Poem

Another Realm of Discourse

/ /

I. My Father’s Household

As a youth, my father devoured flannel
Cakes mauled in blackstrap molasses, an
Electric percolator’s cover knob rattling
Like a lone brown penny spun heads up
On a wooden counter. His grandmother
Dipped snuff, and the repurposed blue
Maxwell House can chimed like a barber
Shop cuspidor. Buttered potatoes sweeter
Than the notes of an ocarina graced most
Depression-era supper tables. Piping hot,
A yam often bore the mark of the spade
In its orange skin.

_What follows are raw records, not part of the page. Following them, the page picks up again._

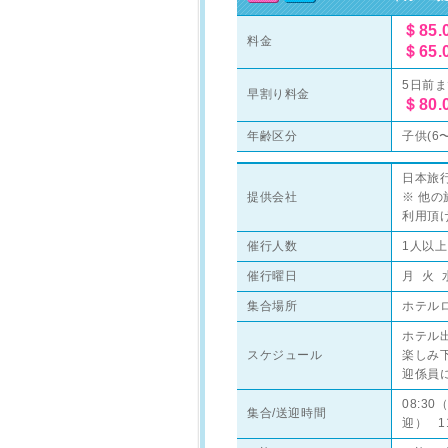
＄85.
料金
＄65.
5日前
早割り料金
＄80.
年齢区分
子供(6〜
日本旅
提供会社
※ 他
利用頂
催行人数
1人以上
催行曜日
月 火 
集合場所
ホテル
ホテル
スケジュール
楽しみ
迎係員
08:3
集合/送迎時間
迎） 1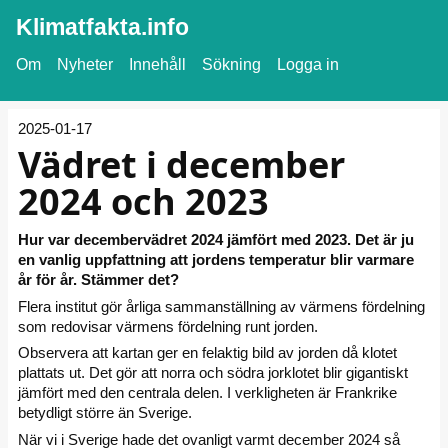
Klimatfakta.info
Om
Nyheter
Innehåll
Sökning
Logga in
2025-01-17
Vädret i december
2024 och 2023
Hur var decembervädret 2024 jämfört med 2023. Det är ju
en vanlig uppfattning att jordens temperatur blir varmare
år för år. Stämmer det?
Flera institut gör årliga sammanställning av värmens fördelning
som redovisar värmens fördelning runt jorden.
Observera att kartan ger en felaktig bild av jorden då klotet
plattats ut. Det gör att norra och södra jorklotet blir gigantiskt
jämfört med den centrala delen. I verkligheten är Frankrike
betydligt större än Sverige.
När vi i Sverige hade det ovanligt varmt december 2024 så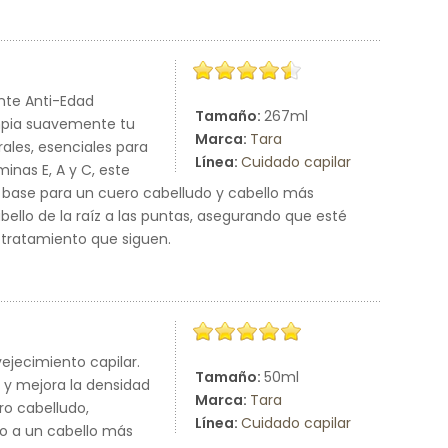
nte Anti-Edad
Tamaño:
267ml
impia suavemente tu
Marca:
Tara
rales, esenciales para
Línea:
Cuidado capilar
inas E, A y C, este
 base para un cuero cabelludo y cabello más
bello de la raíz a las puntas, asegurando que esté
 tratamiento que siguen.
ejecimiento capilar.
Tamaño:
50ml
l y mejora la densidad
Marca:
Tara
ro cabelludo,
Línea:
Cuidado capilar
do a un cabello más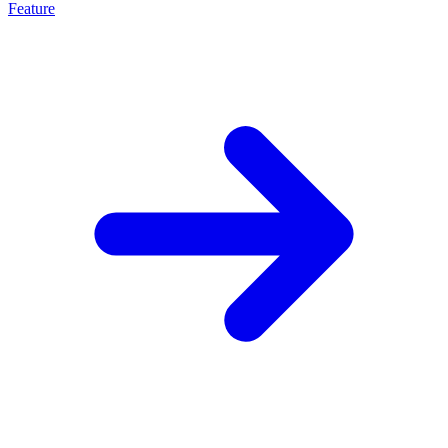
Feature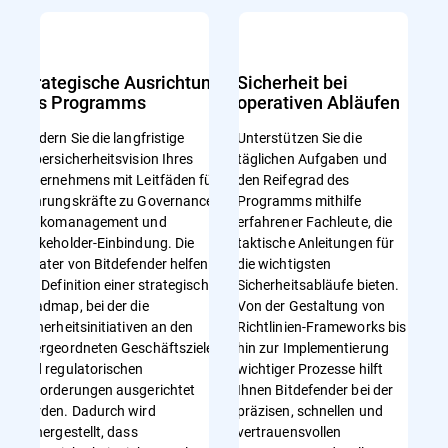
Strategische Ausrichtung
Sicherheit bei
des Programms
operativen Abläufen
Fördern Sie die langfristige
Unterstützen Sie die
Cybersicherheitsvision Ihres
täglichen Aufgaben und
Unternehmens mit Leitfäden für
den Reifegrad des
Führungskräfte zu Governance,
Programms mithilfe
Risikomanagement und
erfahrener Fachleute, die
Stakeholder-Einbindung. Die
taktische Anleitungen für
Berater von Bitdefender helfen bei
die wichtigsten
der Definition einer strategischen
Sicherheitsabläufe bieten.
Roadmap, bei der die
Von der Gestaltung von
Sicherheitsinitiativen an den
Richtlinien-Frameworks bis
übergeordneten Geschäftszielen
hin zur Implementierung
und regulatorischen
wichtiger Prozesse hilft
Anforderungen ausgerichtet
Ihnen Bitdefender bei der
werden. Dadurch wird
präzisen, schnellen und
sichergestellt, dass
vertrauensvollen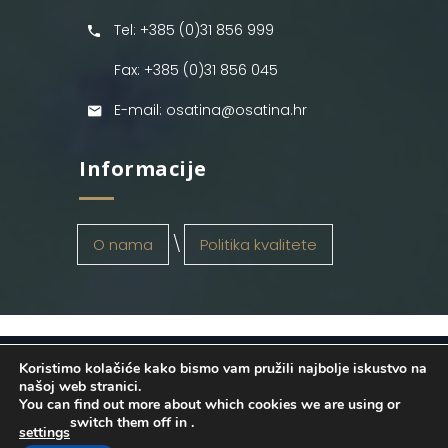
Tel: +385 (0)31 856 999
Fax: +385 (0)31 856 045
E-mail: osatina@osatina.hr
Informacije
O nama
Politika kvalitete
Koristimo kolačiće kako bismo vam pružili najbolje iskustvo na
OSATINA GRUPA d.o.o.
2026
. Configured
našoj web stranici.
You can find out more about which cookies we are using or
by
INFOS Osijek
. Sva prava pridržana.
switch them off in
.
settings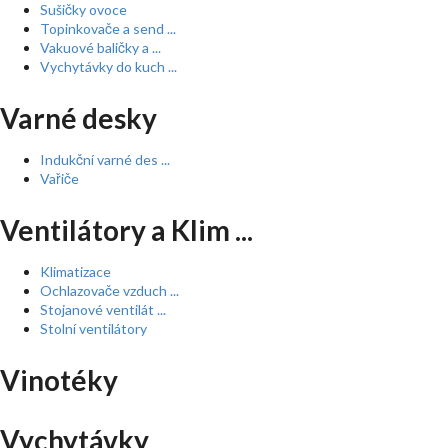
Sušičky ovoce
Topinkovače a send ...
Vakuové baličky a ...
Vychytávky do kuch ...
Varné desky
Indukční varné des ...
Vařiče
Ventilátory a Klim ...
Klimatizace
Ochlazovače vzduch ...
Stojanové ventilát ...
Stolní ventilátory
Vinotéky
Vychytávky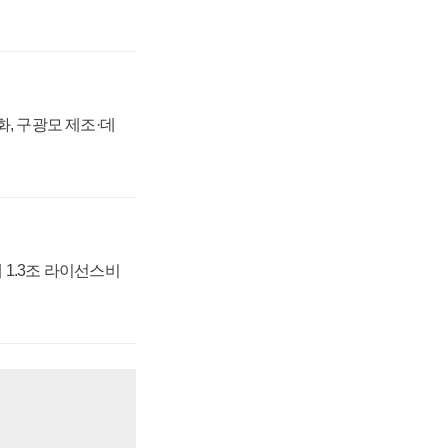
강화, 구광모 제조·데
 1.3조 라이선스비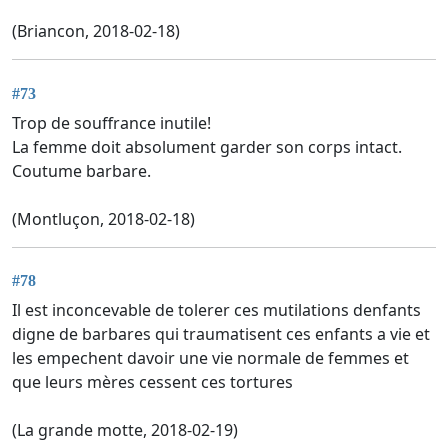
(Briancon, 2018-02-18)
#73
Trop de souffrance inutile!
La femme doit absolument garder son corps intact.
Coutume barbare.
(Montluçon, 2018-02-18)
#78
Il est inconcevable de tolerer ces mutilations denfants
digne de barbares qui traumatisent ces enfants a vie et
les empechent davoir une vie normale de femmes et
que leurs mères cessent ces tortures
(La grande motte, 2018-02-19)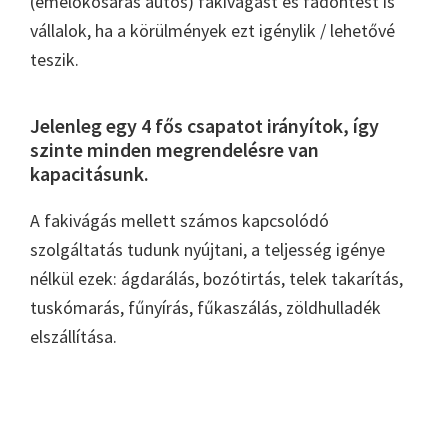
(emelőkosaras autós) fakivágást és fadöntést is
vállalok, ha a körülmények ezt igénylik / lehetővé
teszik.
Jelenleg egy 4 fős csapatot irányítok, így
szinte minden megrendelésre van
kapacitásunk.
A fakivágás mellett számos kapcsolódó
szolgáltatás tudunk nyújtani, a teljesség igénye
nélkül ezek: ágdarálás, bozótirtás, telek takarítás,
tuskómarás, fűnyírás, fűkaszálás, zöldhulladék
elszállítása.
Elsődleges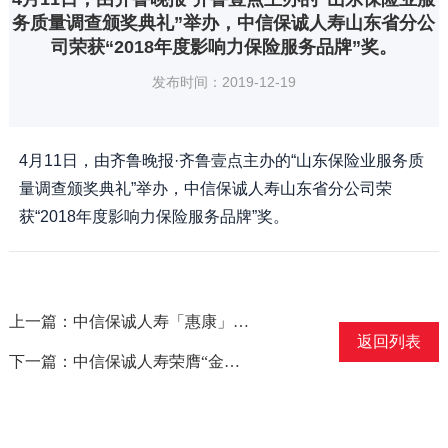
务质量调查颁奖典礼”举办，中信保诚人寿山东省分公
司荣获“2018年度影响力保险服务品牌”奖。
发布时间：2019-12-19
4月11日，由齐鲁晚报·齐鲁壹点主办的“山东保险业服务质
量调查颁奖典礼”举办，中信保诚人寿山东省分公司荣
获“2018年度影响力保险服务品牌”奖。
上一篇：中信保诚人寿「惠康」系列重疾组合荣获“优秀健康保险产品创新奖”
返回列表
下一篇：中信保诚人寿荣膺“金保奖-保险科技创新突破奖”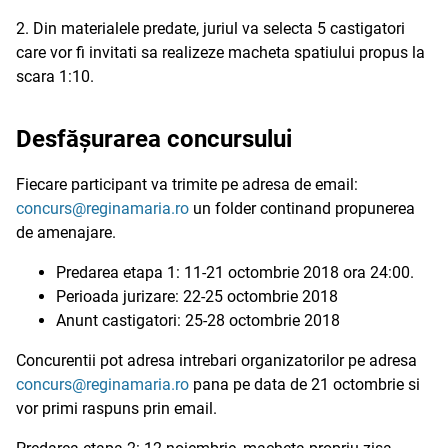
2. Din materialele predate, juriul va selecta 5 castigatori
care vor fi invitati sa realizeze macheta spatiului propus la
scara 1:10.
Desfășurarea concursului
Fiecare participant va trimite pe adresa de email:
concurs@reginamaria.ro
un folder continand propunerea
de amenajare.
Predarea etapa 1: 11-21 octombrie 2018 ora 24:00.
Perioada jurizare: 22-25 octombrie 2018
Anunt castigatori: 25-28 octombrie 2018
Concurentii pot adresa intrebari organizatorilor pe adresa
concurs@reginamaria.ro
pana pe data de 21 octombrie si
vor primi raspuns prin email.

Soon my father’s pores
Squinted like accordion beads beneath
The blazing sun at Peleliu and Tarawa.
I still own the bolt-action rifle he took off
A Japanese Imperial Marine he killed
In the heat-refracted nightmare of single
Combat. An amphibious soldier’s only
Respite lay in cracking open a cold quart
Of Falstaff. The amber bottle’s lip fumed
As he slaked in humidity for all the world
Akin to the Mississippi Delta in August.

II. My Mother’s Schooling

Teresa, you are first to enter my mind
Every time I recall my mother’s text on
Etiquette purchased at Mississippi State
College for Women. Never mind the house
Wine be it crackling Italian red intended
To accompany bread and brie or an ice-
Hot chardonnay served by the carafe.
She told me to observe the cork’s brand,
Its frail hermetic scrimshaw, whenever
Sommelier or steward broaches a bottle,
And always to sniff for any hint of taint.
Neither gourmand nor tosspot, I noted
Scrupulously each wine glass: base,
Stem, bowl, and rim. I often longed
To trace the ruby, amber-lit claret’s
Translucence to its roots in the Latin
Claritas or a vineyard’s cultivated rows.
Like you, I preferred the sacraments
Of sun and soil, eschewing the impulse
To filter these through the high artifice
Of institutional adornment such as light
Staining the windows at Saint Chappell.

III. Coda

Our own generation endowed the locution
“Plastic” with a negative resonance. We did
Not recall that it derives from Greek: plassein
“To shape or mold.” How many lyrics spun
Out of 33 r. p. m. discs awakened in us strains
Haunting as The Beatles’ “Long and Winding
Road,” the molten gold and plangent loveliness
Of Elvis’ “It’s Now or Never”? Can we forget
Gladys Knight’s rendering of “Midnight Train
To Georgia” penned by Ole Miss quarterback
Jim Weatherly? Teresa, the wine list was least
On my mind seated opposite you one last time
That rain-swept evening in April. Moistening
Your lower lip, you knew I couldn’t forgo a taste.